It’s also the remembrance of my granddad Alf.  The blond curtain haired cheeky chappy that I was so close to through all my years.   He is the one who used to sit with me as a child playing a word game.  He would say to me ‘Think of as many words as you can beginning with the letter G’ and being about seven or eight years old I would sit and concentrate for what felt like an hour.  I’d have a list of about ten words.  If we had the same word we’d cross them off and the winner would be whom had the most left.  It took me years to work out that he had always been reading my words and putting less than me so that I would win but learn also.

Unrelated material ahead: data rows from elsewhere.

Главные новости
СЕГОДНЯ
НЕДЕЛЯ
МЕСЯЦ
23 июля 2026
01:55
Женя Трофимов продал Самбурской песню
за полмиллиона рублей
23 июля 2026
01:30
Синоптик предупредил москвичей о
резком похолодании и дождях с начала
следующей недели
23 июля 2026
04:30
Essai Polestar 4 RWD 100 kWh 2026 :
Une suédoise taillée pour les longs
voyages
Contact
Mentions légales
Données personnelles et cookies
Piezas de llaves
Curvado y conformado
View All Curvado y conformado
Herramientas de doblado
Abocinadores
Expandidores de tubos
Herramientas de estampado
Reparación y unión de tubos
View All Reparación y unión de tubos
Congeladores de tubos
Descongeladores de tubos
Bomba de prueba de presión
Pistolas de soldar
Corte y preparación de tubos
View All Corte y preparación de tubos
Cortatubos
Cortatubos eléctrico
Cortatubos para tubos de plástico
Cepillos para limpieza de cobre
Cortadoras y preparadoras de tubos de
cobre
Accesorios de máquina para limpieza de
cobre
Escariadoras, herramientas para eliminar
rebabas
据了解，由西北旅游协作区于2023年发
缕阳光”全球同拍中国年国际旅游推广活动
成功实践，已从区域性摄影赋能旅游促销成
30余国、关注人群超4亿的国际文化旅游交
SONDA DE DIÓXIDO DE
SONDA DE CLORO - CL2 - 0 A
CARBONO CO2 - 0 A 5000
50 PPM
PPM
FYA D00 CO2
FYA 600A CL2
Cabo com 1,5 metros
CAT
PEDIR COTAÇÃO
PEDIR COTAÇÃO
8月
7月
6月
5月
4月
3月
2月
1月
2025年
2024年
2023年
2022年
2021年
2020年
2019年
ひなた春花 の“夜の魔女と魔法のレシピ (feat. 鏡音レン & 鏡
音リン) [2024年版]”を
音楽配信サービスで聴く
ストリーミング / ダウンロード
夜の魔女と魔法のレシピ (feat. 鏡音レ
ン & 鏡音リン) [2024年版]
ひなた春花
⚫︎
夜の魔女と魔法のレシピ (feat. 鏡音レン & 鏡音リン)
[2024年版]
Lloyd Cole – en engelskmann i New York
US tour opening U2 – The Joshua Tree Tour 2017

Grandad was a religious man who never went to church.  A solitary man who married once and then was never connected to anyone else although we were always suspicious that he liked the lady in the local launderette.  He had watched every nature programme on television.  He saturated the meat in too much fat.  When he cooked for my friend and I and I told him my friend was vegetarian, grandad panicked and said ‘but kid what does he eat?’  My friend ended up with a big plate of cabbage.

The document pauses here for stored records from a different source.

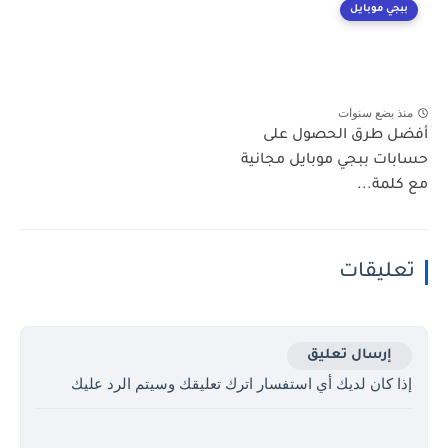
ببجي موبايل
منذ بضع سنوات
أفضل طرق الحصول على
حسابات ببجي موبايل مجانية
مع كلمة...
تعليقات
إرسال تعليق
إذا كان لديك أي استفسار اترك تعليقك وسيتم الرد عليك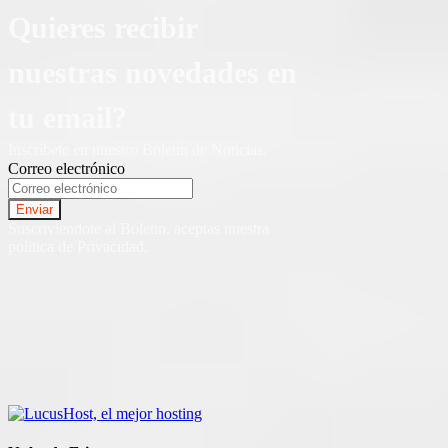
Quieres recibir
nuestras novedades en
tu email?
Inscríbete en nuestro Boletín de Noticias.
Correo electrónico
Suscriviendote al Boletin, aceptas nuestra
politica de Privacidad.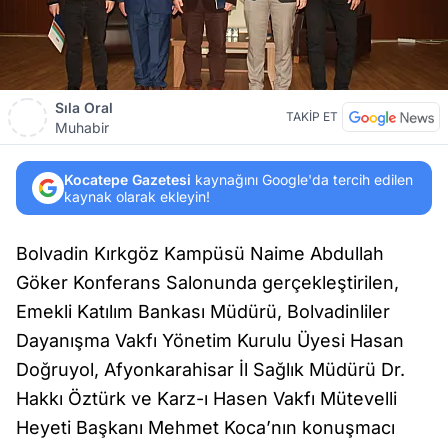
Sıla Oral
TAKİP ET
Muhabir
Kocatepe Gazetesi
kaynağını Google'da tercih edilen
kaynak olarak ekleyin!
Bolvadin Kırkgöz Kampüsü Naime Abdullah
Göker Konferans Salonunda gerçekleştirilen,
Emekli Katılım Bankası Müdürü, Bolvadinliler
Dayanışma Vakfı Yönetim Kurulu Üyesi Hasan
Doğruyol, Afyonkarahisar İl Sağlık Müdürü Dr.
Hakkı Öztürk ve Karz-ı Hasen Vakfı Mütevelli
Heyeti Başkanı Mehmet Koca’nın konuşmacı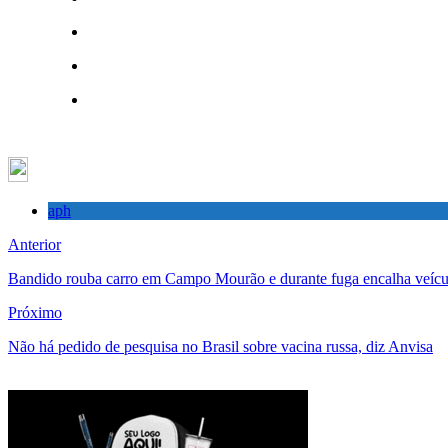
aph
Anterior
Bandido rouba carro em Campo Mourão e durante fuga encalha veíc
Próximo
Não há pedido de pesquisa no Brasil sobre vacina russa, diz Anvisa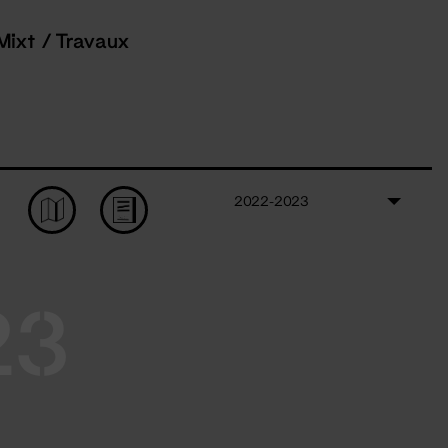
Mixt / Travaux
2022-2023
23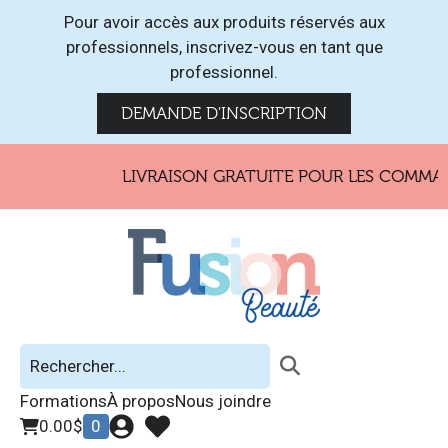
Pour avoir accès aux produits réservés aux
professionnels, inscrivez-vous en tant que
professionnel.
DEMANDE D'INSCRIPTION
LIVRAISON GRATUITE POUR LES COMMAND
Formations
À propos
Nous joindre
0.00
$
0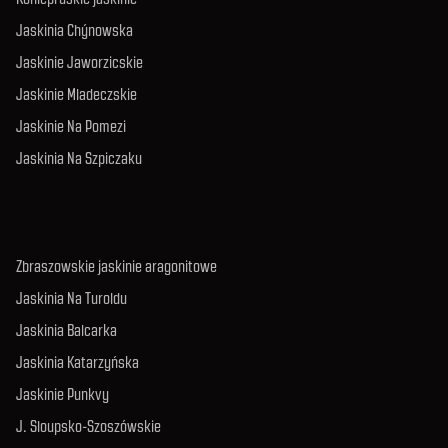
Jaskinia Chýnowska
Jaskinie Jaworzicskie
Jaskinie Mladeczskie
Jaskinie Na Pomezi
Jaskinia Na Szpiczaku
Zbraszowskie jaskinie aragonitowe
Jaskinia Na Turoldu
Jaskinia Balcarka
Jaskinia Katarzyńska
Jaskinie Punkvy
J. Sloupsko-Szoszówskie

He snored like no other and when I was age seven I used to have the top bunk of bunk beds and him the bottom and I’d fallen asleep on an old style cassette recorder where I had tried to tape the evidence of the snoring.  Everyone knew though.  You could hear him from down the street.  Grandad who started crying when I cried at the monkey’s dying in the film Project X, because he didn’t want me to be upset.  Grandad who laughed the loudest when we did impressions of him.  Grandad who listened to every thought I had like it was the most important thing he could have ever heard. He loved us all so much and we loved him.  He really was the best Grandad a girl could have wanted.

So in remembrance my little blog a reminder that all we have is the here and now and it is a waste to not live life for the moment. And a glass raised to Bob, John and Grandad Alf.  Rest in Peace.